Australian entertainer (1938–2020)

Jeanne Mitchell (11 May 1938 – 7 November 2020), professionally known as Jeanne Little (pronounced 'Jeanie Little'), was an Australian entertainer, comedienne and television personality who won the Gold Logie award in 1977 (a dual honour that year with Don Lane winning as Best Male Personality). Her first success on television was on The Mike Walsh Show which earned her the Gold Logie plus two other Logies.

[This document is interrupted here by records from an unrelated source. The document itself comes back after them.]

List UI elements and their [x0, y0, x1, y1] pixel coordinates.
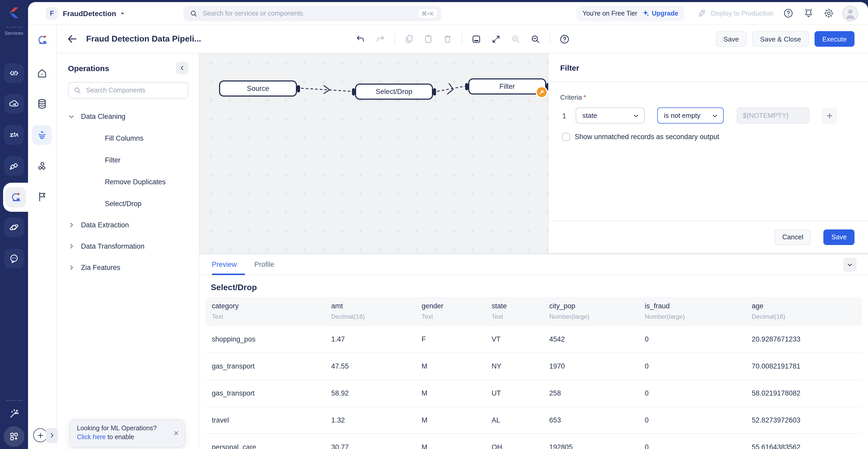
table-cell: personal_care	[212, 443, 331, 449]
integrations-icon	[8, 160, 20, 172]
paste-icon[interactable]	[423, 34, 433, 44]
back-arrow-icon[interactable]	[66, 33, 78, 45]
add-criteria-button[interactable]	[822, 108, 837, 123]
collapse-preview-button[interactable]	[843, 257, 857, 272]
table-cell: 70.0082191781	[752, 362, 862, 370]
module-rail-item-flag[interactable]	[32, 187, 52, 206]
services-rail-item-cloud-sync[interactable]	[4, 94, 24, 114]
brand-logo-icon[interactable]	[6, 5, 22, 21]
services-rail-item-pipeline-fish-active[interactable]	[3, 183, 28, 212]
component-search-input[interactable]	[68, 82, 188, 99]
filter-save-button[interactable]: Save	[824, 229, 855, 245]
project-caret-down-icon[interactable]	[120, 11, 125, 16]
add-new-button[interactable]	[33, 428, 47, 442]
click-here-link[interactable]: Click here	[77, 434, 106, 441]
module-rail-item-datasets[interactable]	[32, 94, 52, 114]
tree-child-fill-columns[interactable]: Fill Columns	[68, 127, 188, 149]
table-cell: 0	[645, 389, 752, 397]
toolbar-divider	[461, 34, 462, 44]
save-close-button[interactable]: Save & Close	[752, 31, 809, 47]
cancel-button[interactable]: Cancel	[775, 229, 811, 245]
global-search-input[interactable]	[202, 9, 418, 18]
pipeline-toolbar: Fraud Detection Data Pipeli... Save Save…	[57, 25, 868, 54]
tab-profile[interactable]: Profile	[254, 261, 274, 268]
free-tier-pill[interactable]: You're on Free Tier Upgrade	[576, 5, 684, 21]
help-icon[interactable]	[559, 33, 570, 44]
services-rail-item-orbit[interactable]	[4, 218, 24, 237]
module-rail-item-pipeline-funnel[interactable]	[32, 125, 52, 145]
project-name[interactable]: FraudDetection	[63, 9, 116, 18]
tree-item-data-cleaning[interactable]: Data Cleaning	[68, 106, 188, 127]
datasets-icon	[36, 98, 48, 109]
global-search[interactable]: ⌘+K	[183, 5, 441, 21]
table-cell: NY	[492, 362, 549, 370]
save-button[interactable]: Save	[716, 31, 746, 47]
toast-line2: Click here to enable	[77, 434, 169, 441]
tree-item-data-extraction[interactable]: Data Extraction	[68, 214, 188, 236]
criteria-row-number: 1	[560, 111, 568, 120]
assistant-icon	[8, 253, 20, 264]
module-rail-pipeline-product-icon[interactable]	[32, 30, 52, 50]
table-cell: UT	[492, 389, 549, 397]
fit-screen-icon[interactable]	[490, 33, 501, 44]
table-cell: 30.77	[331, 443, 422, 449]
secondary-output-checkbox[interactable]	[562, 133, 570, 141]
upgrade-link[interactable]: Upgrade	[652, 10, 678, 17]
settings-gear-icon[interactable]	[824, 8, 834, 19]
flow-canvas[interactable]: Source Select/Drop Filter	[199, 54, 548, 253]
table-cell: gas_transport	[212, 389, 331, 397]
tree-child-select-drop[interactable]: Select/Drop	[68, 193, 188, 214]
zoom-out-icon[interactable]	[530, 33, 541, 44]
criteria-value-input[interactable]	[737, 107, 809, 124]
table-cell: shopping_pos	[212, 335, 331, 343]
rail-divider	[6, 400, 22, 401]
condition-select[interactable]: is not empty	[657, 107, 724, 124]
module-rail-item-home[interactable]	[32, 63, 52, 83]
toast-close-icon[interactable]	[173, 430, 180, 437]
zoom-in-icon[interactable]	[510, 33, 521, 44]
tree-child-filter[interactable]: Filter	[68, 149, 188, 171]
services-rail-item-magic-wand[interactable]	[4, 404, 24, 423]
services-rail-item-apps[interactable]	[4, 426, 24, 447]
collapse-panel-button[interactable]	[176, 62, 188, 74]
tree-item-zia-features[interactable]: Zia Features	[68, 257, 188, 278]
table-cell: 47.55	[331, 362, 422, 370]
expand-ml-panel-button[interactable]	[46, 428, 58, 443]
project-badge[interactable]: F	[46, 7, 58, 20]
table-cell: 653	[549, 416, 645, 424]
services-rail-item-assistant[interactable]	[4, 249, 24, 268]
toolbar-buttons: Save Save & Close Execute	[716, 31, 855, 47]
table-cell: M	[422, 389, 492, 397]
column-header-gender: genderText	[422, 302, 492, 326]
chevron-down-icon	[68, 113, 75, 120]
tree-item-data-transformation[interactable]: Data Transformation	[68, 236, 188, 257]
column-header-is_fraud: is_fraudNumber(large)	[645, 302, 752, 326]
undo-icon[interactable]	[355, 33, 366, 44]
tab-preview[interactable]: Preview	[212, 261, 237, 268]
column-select[interactable]: state	[576, 107, 645, 124]
app-root: Services F FraudDetection ⌘+K You're on …	[0, 0, 868, 449]
copy-icon[interactable]	[404, 34, 414, 44]
home-icon	[36, 67, 48, 79]
table-cell: 0	[645, 443, 752, 449]
module-rail-item-clusters[interactable]	[32, 156, 52, 176]
help-icon[interactable]	[783, 8, 794, 19]
delete-icon[interactable]	[442, 34, 453, 44]
toggle-bottom-panel-icon[interactable]	[471, 33, 482, 44]
services-rail-item-code[interactable]	[4, 63, 24, 83]
tree-child-remove-duplicates[interactable]: Remove Duplicates	[68, 171, 188, 193]
execute-button[interactable]: Execute	[814, 31, 855, 47]
redo-icon[interactable]	[375, 33, 385, 44]
table-cell: 1970	[549, 362, 645, 370]
user-avatar[interactable]	[843, 5, 858, 21]
notifications-bell-icon[interactable]	[803, 8, 814, 19]
table-row: personal_care30.77MOH192805055.616438356…	[206, 434, 862, 449]
column-header-age: ageDecimal(16)	[752, 302, 862, 326]
deploy-to-production-button[interactable]: Deploy to Production	[697, 8, 774, 18]
rocket-icon	[697, 8, 707, 18]
services-rail-item-zia[interactable]	[4, 125, 24, 145]
table-cell: 20.9287671233	[752, 335, 862, 343]
free-tier-text: You're on Free Tier	[583, 10, 637, 17]
code-icon	[8, 67, 20, 79]
services-rail-item-integrations[interactable]	[4, 156, 24, 176]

Other television of appearances include Midday with Ray Martin and GMA with Bert Newton. She became well known for her flamboyant outfits, over-the-top personality and her trademark catch phrase said in a drawling speech of "Oh Dahling".

She was a regular panel member on the talk show Beauty and the Beast, during the tenure of "Beasts" Stan Zemanek and Doug Mulray.

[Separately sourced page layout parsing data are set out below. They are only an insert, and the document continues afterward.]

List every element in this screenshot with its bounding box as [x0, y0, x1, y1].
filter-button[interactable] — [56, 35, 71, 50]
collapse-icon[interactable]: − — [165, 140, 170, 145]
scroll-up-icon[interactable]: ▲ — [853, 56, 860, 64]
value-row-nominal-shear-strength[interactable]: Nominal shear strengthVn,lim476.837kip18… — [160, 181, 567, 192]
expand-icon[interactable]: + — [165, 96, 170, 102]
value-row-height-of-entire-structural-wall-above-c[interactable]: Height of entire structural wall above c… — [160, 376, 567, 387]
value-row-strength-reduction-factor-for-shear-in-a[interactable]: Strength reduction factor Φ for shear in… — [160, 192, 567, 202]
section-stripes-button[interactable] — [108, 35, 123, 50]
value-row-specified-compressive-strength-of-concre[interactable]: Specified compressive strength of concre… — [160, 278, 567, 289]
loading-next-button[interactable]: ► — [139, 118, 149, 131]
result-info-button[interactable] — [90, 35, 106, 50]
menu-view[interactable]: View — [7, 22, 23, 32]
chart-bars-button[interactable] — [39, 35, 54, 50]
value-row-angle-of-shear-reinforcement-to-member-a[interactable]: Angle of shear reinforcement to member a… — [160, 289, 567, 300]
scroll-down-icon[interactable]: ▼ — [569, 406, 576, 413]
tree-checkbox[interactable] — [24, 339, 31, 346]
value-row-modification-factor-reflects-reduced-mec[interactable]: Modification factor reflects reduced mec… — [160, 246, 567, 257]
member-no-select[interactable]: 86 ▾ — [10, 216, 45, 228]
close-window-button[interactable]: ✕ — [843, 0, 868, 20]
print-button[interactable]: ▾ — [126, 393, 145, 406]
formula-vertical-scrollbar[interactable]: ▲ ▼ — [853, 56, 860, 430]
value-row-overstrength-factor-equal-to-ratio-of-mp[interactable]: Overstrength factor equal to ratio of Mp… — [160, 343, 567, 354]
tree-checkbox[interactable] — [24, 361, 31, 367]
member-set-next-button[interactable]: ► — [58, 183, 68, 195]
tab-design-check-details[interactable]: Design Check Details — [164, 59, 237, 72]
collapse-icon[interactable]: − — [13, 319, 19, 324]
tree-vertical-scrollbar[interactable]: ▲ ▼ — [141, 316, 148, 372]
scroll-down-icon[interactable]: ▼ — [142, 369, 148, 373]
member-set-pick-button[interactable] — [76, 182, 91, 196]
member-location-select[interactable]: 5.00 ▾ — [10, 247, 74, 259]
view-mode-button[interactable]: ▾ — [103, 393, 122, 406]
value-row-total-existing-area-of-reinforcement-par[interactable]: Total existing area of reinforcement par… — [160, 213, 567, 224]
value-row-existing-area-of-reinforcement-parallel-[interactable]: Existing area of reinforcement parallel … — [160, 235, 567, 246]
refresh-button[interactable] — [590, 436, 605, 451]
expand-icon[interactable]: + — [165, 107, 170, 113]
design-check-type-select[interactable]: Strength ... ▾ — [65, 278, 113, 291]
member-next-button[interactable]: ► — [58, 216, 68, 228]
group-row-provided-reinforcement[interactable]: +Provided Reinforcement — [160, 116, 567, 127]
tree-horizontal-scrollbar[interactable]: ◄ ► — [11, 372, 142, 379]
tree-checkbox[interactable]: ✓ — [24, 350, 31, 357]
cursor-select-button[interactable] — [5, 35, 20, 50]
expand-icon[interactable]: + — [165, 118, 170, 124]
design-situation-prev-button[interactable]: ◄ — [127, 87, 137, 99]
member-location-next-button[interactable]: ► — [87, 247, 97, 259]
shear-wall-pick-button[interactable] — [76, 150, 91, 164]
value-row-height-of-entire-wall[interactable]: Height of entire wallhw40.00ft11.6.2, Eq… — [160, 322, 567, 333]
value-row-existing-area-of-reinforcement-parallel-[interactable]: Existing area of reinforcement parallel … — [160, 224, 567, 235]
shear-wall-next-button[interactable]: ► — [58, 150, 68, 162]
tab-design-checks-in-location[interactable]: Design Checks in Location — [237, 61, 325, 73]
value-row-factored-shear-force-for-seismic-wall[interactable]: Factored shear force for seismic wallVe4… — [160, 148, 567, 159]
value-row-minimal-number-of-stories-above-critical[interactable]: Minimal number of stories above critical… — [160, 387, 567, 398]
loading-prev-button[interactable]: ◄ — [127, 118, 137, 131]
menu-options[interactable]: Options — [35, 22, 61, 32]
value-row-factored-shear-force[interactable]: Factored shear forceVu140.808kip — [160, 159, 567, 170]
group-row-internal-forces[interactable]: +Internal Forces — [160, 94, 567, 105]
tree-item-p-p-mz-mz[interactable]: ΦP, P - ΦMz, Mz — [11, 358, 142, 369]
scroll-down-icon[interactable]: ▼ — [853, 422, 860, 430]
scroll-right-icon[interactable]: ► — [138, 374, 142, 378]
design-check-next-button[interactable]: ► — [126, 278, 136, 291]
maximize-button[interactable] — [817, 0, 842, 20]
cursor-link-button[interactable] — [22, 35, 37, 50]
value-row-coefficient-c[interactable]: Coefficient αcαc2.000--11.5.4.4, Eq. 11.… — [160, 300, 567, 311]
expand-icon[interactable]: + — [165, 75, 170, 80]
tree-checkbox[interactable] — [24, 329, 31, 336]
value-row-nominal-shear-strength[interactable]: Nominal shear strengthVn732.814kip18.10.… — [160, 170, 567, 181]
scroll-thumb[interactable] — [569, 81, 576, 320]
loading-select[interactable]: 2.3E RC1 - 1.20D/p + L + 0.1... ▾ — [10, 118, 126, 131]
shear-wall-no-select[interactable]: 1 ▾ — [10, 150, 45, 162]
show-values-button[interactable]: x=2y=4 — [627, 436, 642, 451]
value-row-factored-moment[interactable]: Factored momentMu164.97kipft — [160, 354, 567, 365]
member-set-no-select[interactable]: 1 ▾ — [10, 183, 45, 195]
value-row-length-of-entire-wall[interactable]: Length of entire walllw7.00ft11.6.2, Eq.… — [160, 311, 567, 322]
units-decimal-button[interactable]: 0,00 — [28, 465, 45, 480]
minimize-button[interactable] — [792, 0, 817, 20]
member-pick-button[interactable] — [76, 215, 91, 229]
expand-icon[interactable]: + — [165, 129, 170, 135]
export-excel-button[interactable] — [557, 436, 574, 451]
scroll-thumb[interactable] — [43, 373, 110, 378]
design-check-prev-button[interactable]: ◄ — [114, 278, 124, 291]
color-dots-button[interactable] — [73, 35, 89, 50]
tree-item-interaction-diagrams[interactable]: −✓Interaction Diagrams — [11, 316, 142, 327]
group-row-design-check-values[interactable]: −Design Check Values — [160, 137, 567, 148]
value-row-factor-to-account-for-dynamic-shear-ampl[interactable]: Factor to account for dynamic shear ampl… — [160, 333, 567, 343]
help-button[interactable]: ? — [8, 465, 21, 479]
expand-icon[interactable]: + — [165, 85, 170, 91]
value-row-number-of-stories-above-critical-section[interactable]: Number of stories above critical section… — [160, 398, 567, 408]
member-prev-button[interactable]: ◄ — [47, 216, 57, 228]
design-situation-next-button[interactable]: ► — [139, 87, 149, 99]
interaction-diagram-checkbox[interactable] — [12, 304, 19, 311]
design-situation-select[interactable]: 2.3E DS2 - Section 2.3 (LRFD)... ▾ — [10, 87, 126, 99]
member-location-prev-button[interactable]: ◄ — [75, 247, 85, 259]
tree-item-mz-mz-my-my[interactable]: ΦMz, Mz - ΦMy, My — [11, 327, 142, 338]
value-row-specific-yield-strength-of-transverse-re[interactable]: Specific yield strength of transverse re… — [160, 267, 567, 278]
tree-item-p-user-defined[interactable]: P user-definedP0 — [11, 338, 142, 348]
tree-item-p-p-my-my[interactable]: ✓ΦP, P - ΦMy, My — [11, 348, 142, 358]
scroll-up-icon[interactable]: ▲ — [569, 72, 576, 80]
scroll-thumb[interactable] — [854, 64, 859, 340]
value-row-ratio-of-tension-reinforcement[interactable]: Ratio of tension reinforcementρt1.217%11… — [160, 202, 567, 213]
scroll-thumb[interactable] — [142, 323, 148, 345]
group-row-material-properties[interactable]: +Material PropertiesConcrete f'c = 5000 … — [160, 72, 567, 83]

She became known internationally after appearing on Sir Michael Parkinson's eponymous chat show. Her success transferred to cabaret and theatre when she landed roles on Jerry's Girls, Legends and Marlene – A Tribute to Dietrich.

==Biography==
Little was born in Sydney, Australia. She made her television debut on Network Ten's The Mike Walsh Show in September 1974. Invited on as a guest showcasing designer maternity clothes, Little quickly became a regular, eventually (after a stint at Channel Seven) moving with the Walsh Show to Channel Nine. The Seven Network had attempted two short-lived shows featuring Little's unique talents: Jeanne's Little Show (a variety/chat series) and Cuckoo in the Nest, a situation comedy in which she played a wacky Auntie Mame-type character. As part of The Mike Walsh Show team again, Little wowed and won audiences for the next 15 years.

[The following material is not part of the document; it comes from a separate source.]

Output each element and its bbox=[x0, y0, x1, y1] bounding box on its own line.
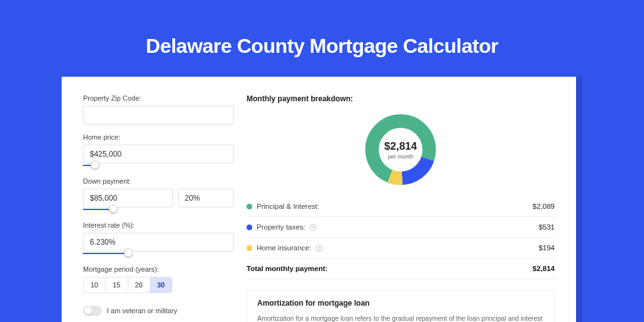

She was a guest on the Midday with Ray Martin show, and her appearance on the BBC's Michael Parkinson chat show so startled London critics she had the London Evening News saying: "What a woman! With her in the house you wouldn't want a TV." Among the overseas guests she appeared with were US actor/comedians Phyllis Diller and George Burns, and British theatre actor Danny La Rue.

In 1976, Little won a Gold Logie for most popular television personality, and subsequently won two other Logies for her work on the Mike Walsh Show. Before the 2008 Logie Awards, Little reflected on what her Gold Logie win in 1976 meant to her, "Well daaahling, I was in total shock. Absolute shock, I thought, 'What me? Winning a Gold Logie? For heaven's sake this is ridiculous, there's been a mistake.'" During her heyday on television, she released a single entitled "Dahling, Are You Paying Attention?" which was named after her well-known catchcry.

In 1988, she performed at the Royal Command Bicentennial Concert in Sydney before the Prince and Princess of Wales. Her stage career took off with Jerry's Girls, in which American director John Frost teamed Little with well known entertainers Marcia Hines, Debra Byrne and Judi Connelli. She then subsequently appeared in Legends with Kerrie Biddell, Toni Lamond, and Nancye Hayes at the Sydney Opera House.

She appeared in theatre since 1978, including Marlene, Little's one-woman tribute to actress and singer Marlene Dietrich, which toured Australia and the US to critical acclaim, followed by More of a Little, which was filled with songs, chat, and anecdotes, as well as A Tribute to Marilyn Monroe.

In the late 1990s, through to the mid-2000s, Little appeared on the panel discussion show Beauty and the Beast, with "beast" Stan Zemanek.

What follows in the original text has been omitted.